**EXERCISE INSTRUCTIONS**
Copy each line of the material in which the word "substations" appears.

─── EXTRACTED ENTRIES ───

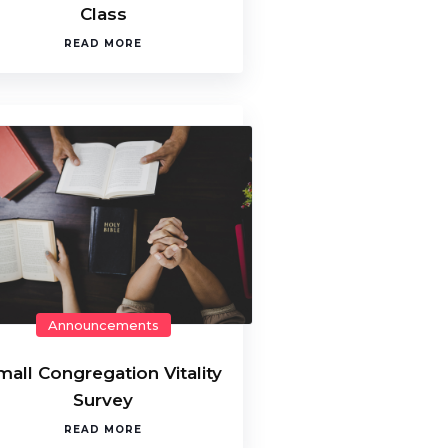
Class
READ MORE
Announcements
mall Congregation Vitality
Survey
READ MORE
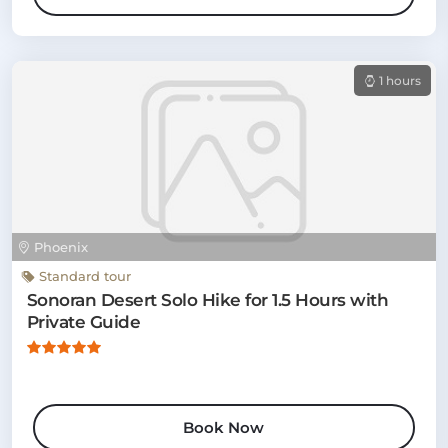
1 hours
Phoenix
Standard tour
Sonoran Desert Solo Hike for 1.5 Hours with
Private Guide
Book Now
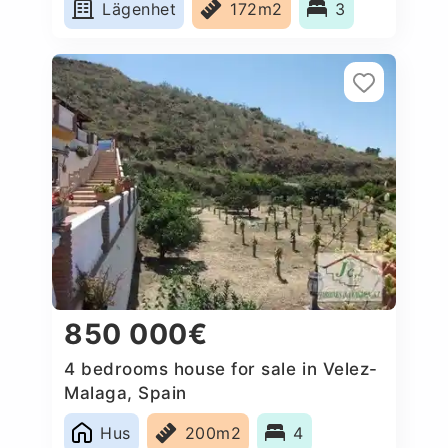
Lägenhet
172m2
3
850 000€
4 bedrooms house for sale in Velez-
Malaga, Spain
Hus
200m2
4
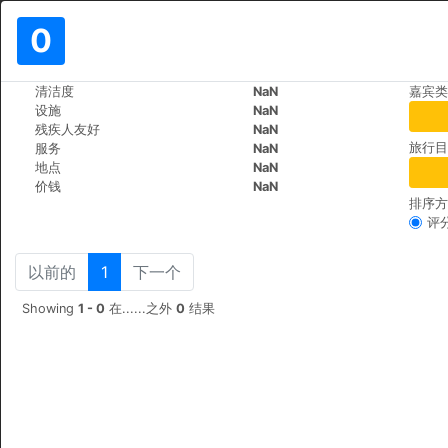
0
>
>
清洁度
NaN
嘉宾类
世界
Vietnam
Ho-Chi-Minh
设施
NaN
DDA Hotel District 1
残疾人友好
NaN
旅行目
服务
NaN
183 De Tham St, Pham 
+84 (0)2839208986
地点
NaN
价钱
NaN
排序方
评
以前的
1
下一个
Showing
1 - 0
在......之外
0
结果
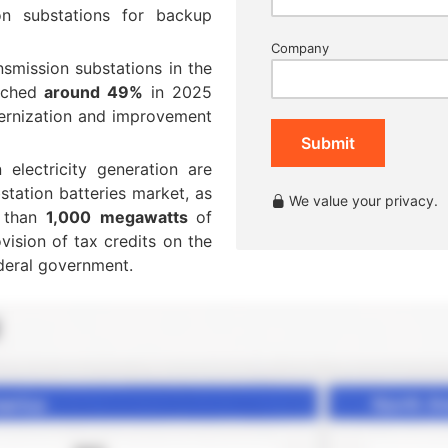
on substations for backup
Company
nsmission substations in the
ouched
around 49%
in 2025
ernization and improvement
Submit
 electricity generation are
station batteries market, as
We value your privacy.
e than
1,000 megawatts
of
vision of tax credits on the
deral government.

───

**COMPLETED TASK**
on substations for backup
nsmission substations in the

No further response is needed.